Gli indagati – tutti sardi, tra i 33 e i 54 anni di originari di Ottana, Jerzu, Orotelli, Bari Sardo, Ollolai, Villagrande Strisaili, Girasole, Irgoli; Olzai, Ozieri e Arzana - risultano prevalentemente allevatori e coltivatori diretti, molti dei quali con esperienza in rapine e nell’uso di armi da guerra.

La banda si era organizzata per mesi, pianificando alibi, viaggi e furti mirati: due dei mezzi impiegati nell’assalto risultano rubati a Siena nell’ottobre 2024 e vennero utilizzati per bloccare il traffico e incendiati durante l’azione.

I carabinieri hanno ricostruito con precisione i movimenti del gruppo attraverso diverse regioni italiane: Toscana, Emilia-Romagna, Lazio, Umbria e Sardegna. Le tre auto usate nella fuga sono state recuperate in pochi giorni in zone impervie della provincia pisana.

I riscontri tecnici

Determinanti si sono rivelati i contributi dei reparti scientifici. Il RIS di Cagliari ha effettuato l’analisi STUB su due indagati, mentre nelle pertinenze di un altro soggetto sono stati recuperati elementi chiave. In particolare, tra le ceneri ancora calde di un falò, è stato rinvenuto il resto di un telefono “burner”, identico a quelli utilizzati dai rapinatori per coordinare l’azione senza lasciare tracce digitali. Le indagini tecniche sono state delegate al RIS di Roma.

I dettagli del piano

Le investigazioni hanno permesso di accertare che gli indagati erano partiti dalla Sardegna in modo scaglionato, sbarcando in porti differenti e rientrando sull’isola dopo la rapina, sempre in porti diversi.

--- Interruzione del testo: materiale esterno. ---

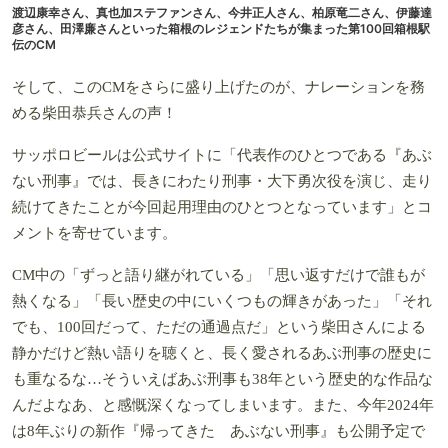
渡辺康幸さん、真也加ステファンさん、今井正人さん、柏原竜二さん、伊藤達
彦さん、田澤廉さんといった箱根のレジェンドたちが集まった第100回箱根駅
伝のCM
そして、このCMをさらに盛り上げたのが、ナレーションを務
める柴田恭兵さんの声！
サッポロビールは公式サイトに「代表作のひとつである『あぶ
ない刑事』では、長きにわたり刑事・大下勇次役を演じ、走り
続けてきたことが今回起用理由のひとつとなっています」とコ
メントを寄せています。
CM中の「ずっと語り継がれている」「思い返すだけで誰もが
熱くなる」「長い歴史の中にいくつもの輝きがあった」「それ
でも、100回だって、ただの通過点だ」という柴田さんによる
静かだけど熱い語りを聴くと、長く愛されるあぶ刑事の歴史に
も重なるな…そういえばあぶ刑事も38年という歴史的な作品な
んだよなあ、と感慨深くなってしまいます。また、今年2024年
は8年ぶりの新作『帰ってきた あぶない刑事』も公開予定で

Uno dei membri svolgeva la funzione di “palo”, restando per oltre 3 ore in auto vicino alla rotonda d’accesso all’Aurelia e chiamando il gruppo nel momento esatto in cui i portavalori partivano. Il più anziano tra gli arrestati, da tempo residente nell’entroterra pisano, ha fornito ospitalità e supporto logistico, nascondendo i mezzi usati nel colpo e cercando di cancellare le prove, tra cui bruciando telefoni cellulari.

Le motivazioni delle misure cautelari

Le esigenze cautelari sono state motivate dal rischio concreto che gli indagati possano commettere nuovi reati, anche con armi ed esplosivi, dato il possesso dimostrato di un arsenale diversificato. La banda sia dotata di una non comune capacità organizzativa, comprovata dalla lunga pianificazione del colpo, dai sopralluoghi, dai veicoli rubati e dall’uso di comunicazioni criptate. E ancora: gli alibi messi in atto, come partecipazioni a fiere agricole in Umbria o acquisti di macchinari in Emilia-Romagna, siano risultati deliberatamente falsi, smentiti dalle indagini. Alcuni indagati presentino precedenti penali per rapina, detenzione di armi ed esplosivi.